The same could be said for virtually all 50 states.
"Nationwide, the mental health care system is broken," executive director Michael Fitzpatrick of the National Alliance on Mental Illness (NAMI) said in a stinging indictment after the tragedy.
According to a recent TAC report, the number of hospital beds for the mentally ill has plunged by 95 percent since 1955, and three times more people with mental illness are now in jail than in hospital.
Only a single state -- Mississippi -- has the recommended number of beds, the report said.
But who fills these beds, and under what conditions? The questions are crucial for a system that by its constitutional nature must balance the safety of its citizenry with individual rights.
The vast majority of people with diagnosed mental illness are not a violent threat to society. The challenge, many experts argue, is making that threat determination -- and acting on it to ensure the ill person is treated.
Rudy Giuliani, the former mayor of New York, spoke Sunday about the problem, blasting the nation's "inability to deal with mental illness and our inability to deal with it as a society."
"This man was crying out for someone who needed to be treated," he told CBS News. "You would think, at some point along the way, he'd have been evaluated."
Giuliani said he learned as mayor that many people diagnosed with mental illness get no follow-up treatment or prescribed medication.

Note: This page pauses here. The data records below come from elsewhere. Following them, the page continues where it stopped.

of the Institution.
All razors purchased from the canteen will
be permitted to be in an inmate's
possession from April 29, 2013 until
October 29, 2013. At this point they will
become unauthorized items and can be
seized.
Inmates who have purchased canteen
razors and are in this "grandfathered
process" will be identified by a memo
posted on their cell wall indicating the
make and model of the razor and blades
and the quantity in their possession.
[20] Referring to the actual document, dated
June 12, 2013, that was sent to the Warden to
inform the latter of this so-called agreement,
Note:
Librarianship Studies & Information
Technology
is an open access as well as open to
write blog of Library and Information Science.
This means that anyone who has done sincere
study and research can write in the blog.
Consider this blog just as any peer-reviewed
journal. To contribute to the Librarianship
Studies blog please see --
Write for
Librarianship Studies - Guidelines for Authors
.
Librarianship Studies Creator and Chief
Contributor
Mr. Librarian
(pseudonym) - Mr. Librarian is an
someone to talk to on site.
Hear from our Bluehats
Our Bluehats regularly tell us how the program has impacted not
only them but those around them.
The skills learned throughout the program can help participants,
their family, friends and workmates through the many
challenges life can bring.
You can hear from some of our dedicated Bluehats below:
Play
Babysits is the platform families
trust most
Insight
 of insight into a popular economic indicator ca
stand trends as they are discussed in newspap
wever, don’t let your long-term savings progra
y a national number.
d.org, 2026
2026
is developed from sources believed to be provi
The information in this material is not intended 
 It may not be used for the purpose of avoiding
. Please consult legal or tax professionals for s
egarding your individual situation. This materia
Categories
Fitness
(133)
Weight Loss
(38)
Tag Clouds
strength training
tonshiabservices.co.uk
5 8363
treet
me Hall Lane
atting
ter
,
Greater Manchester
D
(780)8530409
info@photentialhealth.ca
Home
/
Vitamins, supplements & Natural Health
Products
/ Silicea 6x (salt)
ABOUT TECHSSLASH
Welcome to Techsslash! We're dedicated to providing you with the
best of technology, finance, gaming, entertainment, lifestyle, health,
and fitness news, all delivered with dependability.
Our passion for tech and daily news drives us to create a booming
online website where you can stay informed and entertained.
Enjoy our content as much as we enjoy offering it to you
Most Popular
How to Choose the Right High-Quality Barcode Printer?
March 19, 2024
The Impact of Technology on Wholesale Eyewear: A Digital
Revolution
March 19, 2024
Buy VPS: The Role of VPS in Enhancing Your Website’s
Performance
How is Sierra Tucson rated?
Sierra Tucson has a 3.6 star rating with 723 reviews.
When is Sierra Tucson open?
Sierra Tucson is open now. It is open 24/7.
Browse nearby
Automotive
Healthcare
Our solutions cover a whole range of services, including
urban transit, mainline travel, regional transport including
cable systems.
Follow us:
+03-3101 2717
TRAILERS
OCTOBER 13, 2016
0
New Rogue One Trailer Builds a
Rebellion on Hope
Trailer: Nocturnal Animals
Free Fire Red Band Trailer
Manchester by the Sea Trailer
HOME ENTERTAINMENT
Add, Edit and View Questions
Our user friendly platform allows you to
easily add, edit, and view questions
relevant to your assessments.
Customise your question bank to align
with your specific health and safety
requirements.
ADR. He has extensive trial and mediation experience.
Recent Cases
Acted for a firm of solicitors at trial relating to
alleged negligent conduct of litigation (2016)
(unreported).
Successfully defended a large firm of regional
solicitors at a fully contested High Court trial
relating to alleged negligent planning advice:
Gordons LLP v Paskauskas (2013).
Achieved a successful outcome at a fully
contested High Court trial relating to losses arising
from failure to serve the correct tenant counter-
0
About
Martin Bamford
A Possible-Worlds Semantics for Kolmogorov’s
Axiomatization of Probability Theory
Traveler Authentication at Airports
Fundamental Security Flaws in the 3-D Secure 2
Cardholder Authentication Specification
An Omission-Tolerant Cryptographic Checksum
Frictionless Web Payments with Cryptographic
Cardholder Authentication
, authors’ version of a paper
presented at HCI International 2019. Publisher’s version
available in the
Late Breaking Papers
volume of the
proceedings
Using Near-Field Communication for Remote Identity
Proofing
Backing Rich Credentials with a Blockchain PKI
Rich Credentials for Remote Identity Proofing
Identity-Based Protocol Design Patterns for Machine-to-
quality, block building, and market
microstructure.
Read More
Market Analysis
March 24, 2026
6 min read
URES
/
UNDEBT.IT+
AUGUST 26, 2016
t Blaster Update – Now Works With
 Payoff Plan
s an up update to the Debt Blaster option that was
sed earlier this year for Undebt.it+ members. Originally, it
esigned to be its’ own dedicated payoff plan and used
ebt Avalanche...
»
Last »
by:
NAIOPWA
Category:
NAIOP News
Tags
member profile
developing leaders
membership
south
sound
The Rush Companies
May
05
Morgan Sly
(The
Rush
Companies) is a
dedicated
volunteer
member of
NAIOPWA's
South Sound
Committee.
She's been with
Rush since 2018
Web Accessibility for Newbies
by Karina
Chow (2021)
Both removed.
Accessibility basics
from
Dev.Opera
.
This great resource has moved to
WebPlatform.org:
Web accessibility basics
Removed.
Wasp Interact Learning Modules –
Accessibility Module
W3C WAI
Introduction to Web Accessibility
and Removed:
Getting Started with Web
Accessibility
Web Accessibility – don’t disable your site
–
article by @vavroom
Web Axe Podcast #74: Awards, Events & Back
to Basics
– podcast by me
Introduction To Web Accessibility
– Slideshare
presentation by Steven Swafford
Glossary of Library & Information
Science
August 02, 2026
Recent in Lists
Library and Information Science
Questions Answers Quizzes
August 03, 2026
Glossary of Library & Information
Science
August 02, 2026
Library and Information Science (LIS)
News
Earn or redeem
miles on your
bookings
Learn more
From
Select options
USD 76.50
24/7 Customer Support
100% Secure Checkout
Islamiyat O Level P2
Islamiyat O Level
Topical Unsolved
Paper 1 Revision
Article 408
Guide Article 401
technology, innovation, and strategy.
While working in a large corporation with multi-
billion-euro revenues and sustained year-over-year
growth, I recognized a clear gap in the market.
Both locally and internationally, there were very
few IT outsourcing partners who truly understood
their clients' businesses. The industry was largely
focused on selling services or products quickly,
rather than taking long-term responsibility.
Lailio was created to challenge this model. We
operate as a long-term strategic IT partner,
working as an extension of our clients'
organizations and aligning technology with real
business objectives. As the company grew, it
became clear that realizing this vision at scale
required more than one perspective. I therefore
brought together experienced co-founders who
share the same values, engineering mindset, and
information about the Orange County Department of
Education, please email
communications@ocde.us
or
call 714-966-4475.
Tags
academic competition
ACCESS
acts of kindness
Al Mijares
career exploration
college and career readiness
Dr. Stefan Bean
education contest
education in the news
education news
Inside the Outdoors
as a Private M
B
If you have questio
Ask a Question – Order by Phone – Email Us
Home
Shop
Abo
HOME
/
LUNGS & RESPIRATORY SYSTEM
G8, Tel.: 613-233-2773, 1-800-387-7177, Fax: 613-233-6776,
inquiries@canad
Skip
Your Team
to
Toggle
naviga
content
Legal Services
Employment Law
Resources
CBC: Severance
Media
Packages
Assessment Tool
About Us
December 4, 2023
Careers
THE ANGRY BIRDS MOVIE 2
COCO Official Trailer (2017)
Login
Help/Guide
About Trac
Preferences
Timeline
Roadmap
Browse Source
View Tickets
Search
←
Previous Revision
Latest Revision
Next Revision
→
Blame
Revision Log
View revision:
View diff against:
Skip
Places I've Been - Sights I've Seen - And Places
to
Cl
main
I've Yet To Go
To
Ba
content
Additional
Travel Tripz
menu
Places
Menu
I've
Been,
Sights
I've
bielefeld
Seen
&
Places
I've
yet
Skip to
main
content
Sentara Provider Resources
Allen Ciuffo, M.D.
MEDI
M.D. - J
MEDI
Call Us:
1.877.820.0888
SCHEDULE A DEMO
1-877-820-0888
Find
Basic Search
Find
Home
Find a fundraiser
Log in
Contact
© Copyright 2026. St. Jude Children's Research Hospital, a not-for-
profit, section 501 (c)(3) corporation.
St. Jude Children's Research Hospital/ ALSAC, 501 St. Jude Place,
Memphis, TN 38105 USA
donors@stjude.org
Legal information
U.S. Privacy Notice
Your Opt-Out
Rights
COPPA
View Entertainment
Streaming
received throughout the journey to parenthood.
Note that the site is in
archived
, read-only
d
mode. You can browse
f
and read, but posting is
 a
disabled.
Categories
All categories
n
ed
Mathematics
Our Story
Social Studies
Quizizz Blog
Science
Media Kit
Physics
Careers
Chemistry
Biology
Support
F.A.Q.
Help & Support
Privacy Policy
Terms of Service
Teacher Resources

"Maybe that follow-up is needed now. And that would probably be the most relevant response to this tragedy."
Expansion of the health care system is unlikely in the next few years, with Republicans this month taking control of the House of Representatives and vowing to slash billions of dollars from a bloated federal budget.
But Democrat Debbie Wasserman Schultz acknowledged that "we have a tremendous gap in coverage for mental health care," and that repealing President Barack Obama's signature health care reform law, as Republicans vow to try to do, would invalidate mandates for improved mental health coverage.
As for the warning signs that Loughner presented a threat to society, Pima County sheriff's department chief Rick Kastigar acknowledged there were many.
"But each one was relatively benign," he told ABC News.
"There are criticisms that say, "Why didn't cops arrest this guy before?'" he added.
"We're bound by the law, and the totality of those issues didn't rise to the level that would allow law enforcement to take action."